La palabra xenofobia, destinada a dormir el sueño eterno en el diccionario o, como mucho, a ser pasto de la cita erudita destinada a unos pocos, se ha revalorizado de repente, y muchos la utilizan, unos como arma arrojadiza, que les permite defenderse de cualquier agravio, tenga o no que ver con el significado del término, y otros para pontificar sobre las bondades del multiculturalismo y de la armonía étnica.

Como una vertiente más de la doctrina maniquea del bien y del mal, que dice que lo bueno es lo nuestro y lo malo todo aquello que nos es ajeno, la prevención hacia lo de fuera ha existido siempre como un resentimiento ancestral contra el bárbaro y el extranjero, que es casi siempre el vecino más cercano, sean los murcianos para los cartageneros o los de Lorca para los aguileños, sean los germanos para el pueblo romano, sea la pérfida Albión o el relamido francés para muchos españoles. Y viceversa.
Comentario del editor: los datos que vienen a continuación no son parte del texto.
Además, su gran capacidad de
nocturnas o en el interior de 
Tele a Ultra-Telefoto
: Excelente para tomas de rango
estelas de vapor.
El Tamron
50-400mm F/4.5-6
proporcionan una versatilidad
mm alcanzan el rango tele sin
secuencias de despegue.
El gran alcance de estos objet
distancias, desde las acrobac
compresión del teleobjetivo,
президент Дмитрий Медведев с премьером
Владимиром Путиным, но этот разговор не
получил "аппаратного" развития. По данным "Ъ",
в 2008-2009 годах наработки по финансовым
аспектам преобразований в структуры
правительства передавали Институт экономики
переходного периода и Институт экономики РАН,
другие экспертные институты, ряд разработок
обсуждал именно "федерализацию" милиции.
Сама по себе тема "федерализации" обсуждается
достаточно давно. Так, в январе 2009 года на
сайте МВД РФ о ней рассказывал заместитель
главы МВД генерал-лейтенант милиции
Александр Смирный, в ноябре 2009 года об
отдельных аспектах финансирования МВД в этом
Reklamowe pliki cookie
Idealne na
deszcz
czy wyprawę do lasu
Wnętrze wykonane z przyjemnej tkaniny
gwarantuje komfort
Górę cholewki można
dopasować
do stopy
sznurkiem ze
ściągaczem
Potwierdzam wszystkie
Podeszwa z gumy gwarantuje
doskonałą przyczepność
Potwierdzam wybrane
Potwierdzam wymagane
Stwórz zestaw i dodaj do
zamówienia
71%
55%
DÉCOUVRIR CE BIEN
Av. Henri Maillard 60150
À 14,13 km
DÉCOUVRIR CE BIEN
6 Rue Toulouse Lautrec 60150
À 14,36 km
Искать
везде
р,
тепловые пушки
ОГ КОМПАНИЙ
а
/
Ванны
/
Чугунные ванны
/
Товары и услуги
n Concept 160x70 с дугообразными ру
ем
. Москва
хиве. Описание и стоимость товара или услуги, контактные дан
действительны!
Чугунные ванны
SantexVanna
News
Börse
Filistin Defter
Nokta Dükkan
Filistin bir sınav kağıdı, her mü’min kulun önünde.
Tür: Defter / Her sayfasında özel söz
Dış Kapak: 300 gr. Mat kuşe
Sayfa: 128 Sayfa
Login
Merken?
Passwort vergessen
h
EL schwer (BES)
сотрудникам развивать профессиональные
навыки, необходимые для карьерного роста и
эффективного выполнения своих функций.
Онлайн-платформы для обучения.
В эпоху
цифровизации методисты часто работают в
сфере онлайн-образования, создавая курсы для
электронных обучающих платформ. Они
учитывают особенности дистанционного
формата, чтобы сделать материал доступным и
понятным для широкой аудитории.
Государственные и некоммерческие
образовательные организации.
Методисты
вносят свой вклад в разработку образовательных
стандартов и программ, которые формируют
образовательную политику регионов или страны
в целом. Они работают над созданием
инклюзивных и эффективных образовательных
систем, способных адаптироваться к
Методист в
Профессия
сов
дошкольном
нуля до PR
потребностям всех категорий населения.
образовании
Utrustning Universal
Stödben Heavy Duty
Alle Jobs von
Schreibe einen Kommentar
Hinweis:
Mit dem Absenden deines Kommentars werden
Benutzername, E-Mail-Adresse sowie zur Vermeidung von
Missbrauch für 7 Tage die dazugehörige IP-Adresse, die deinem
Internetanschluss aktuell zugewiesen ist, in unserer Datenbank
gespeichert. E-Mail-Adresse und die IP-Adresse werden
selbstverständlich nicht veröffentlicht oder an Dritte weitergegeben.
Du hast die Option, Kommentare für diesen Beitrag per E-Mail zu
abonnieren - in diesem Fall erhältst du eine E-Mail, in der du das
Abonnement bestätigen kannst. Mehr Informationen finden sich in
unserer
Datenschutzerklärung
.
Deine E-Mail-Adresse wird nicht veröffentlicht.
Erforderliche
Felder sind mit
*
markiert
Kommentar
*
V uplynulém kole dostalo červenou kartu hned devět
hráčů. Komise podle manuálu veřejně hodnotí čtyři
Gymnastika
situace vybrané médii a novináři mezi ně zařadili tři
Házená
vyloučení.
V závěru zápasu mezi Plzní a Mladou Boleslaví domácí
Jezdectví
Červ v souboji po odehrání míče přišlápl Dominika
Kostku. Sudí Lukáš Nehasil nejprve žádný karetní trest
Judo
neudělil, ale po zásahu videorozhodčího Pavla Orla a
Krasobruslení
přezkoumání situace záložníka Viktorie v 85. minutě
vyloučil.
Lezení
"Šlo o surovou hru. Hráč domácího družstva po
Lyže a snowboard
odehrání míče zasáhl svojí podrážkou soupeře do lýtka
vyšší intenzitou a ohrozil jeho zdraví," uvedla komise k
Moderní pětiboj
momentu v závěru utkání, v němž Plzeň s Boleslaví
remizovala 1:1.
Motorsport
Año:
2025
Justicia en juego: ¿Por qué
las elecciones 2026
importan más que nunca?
Este mal tan extendido, y hoy tan aireado por las redes sociales, si miramos más allá de nuestro ombligo, veremos que se cura viajando, como apuntaba Unamuno, para comprender que somos ciudadanos del mundo, según proclamaban Sócrates y Erasmo, y que la única verdadera sociedad es tan amplia como el universo, cosa que ya predicaba el pobre Diógenes desde la pequeña patria de su cubículo. Y así lo demostraron xenófilos como los renacentistas o los románticos que admiraban la vida y la cultura grecorromanas, o los afrancesados y los anglófilos españoles, frente a las ideas reinantes en su entorno.

Hoy la xenofobia, desbordados los límites del diccionario, crece imparable en forma de aldeanismo y nacionalismo tribal y, sobre todo, como una aporofobia, que teme a los extranjeros, no por serlo, sino por pobres y desarrapados que vienen a medrar a costa de nuestros privilegios.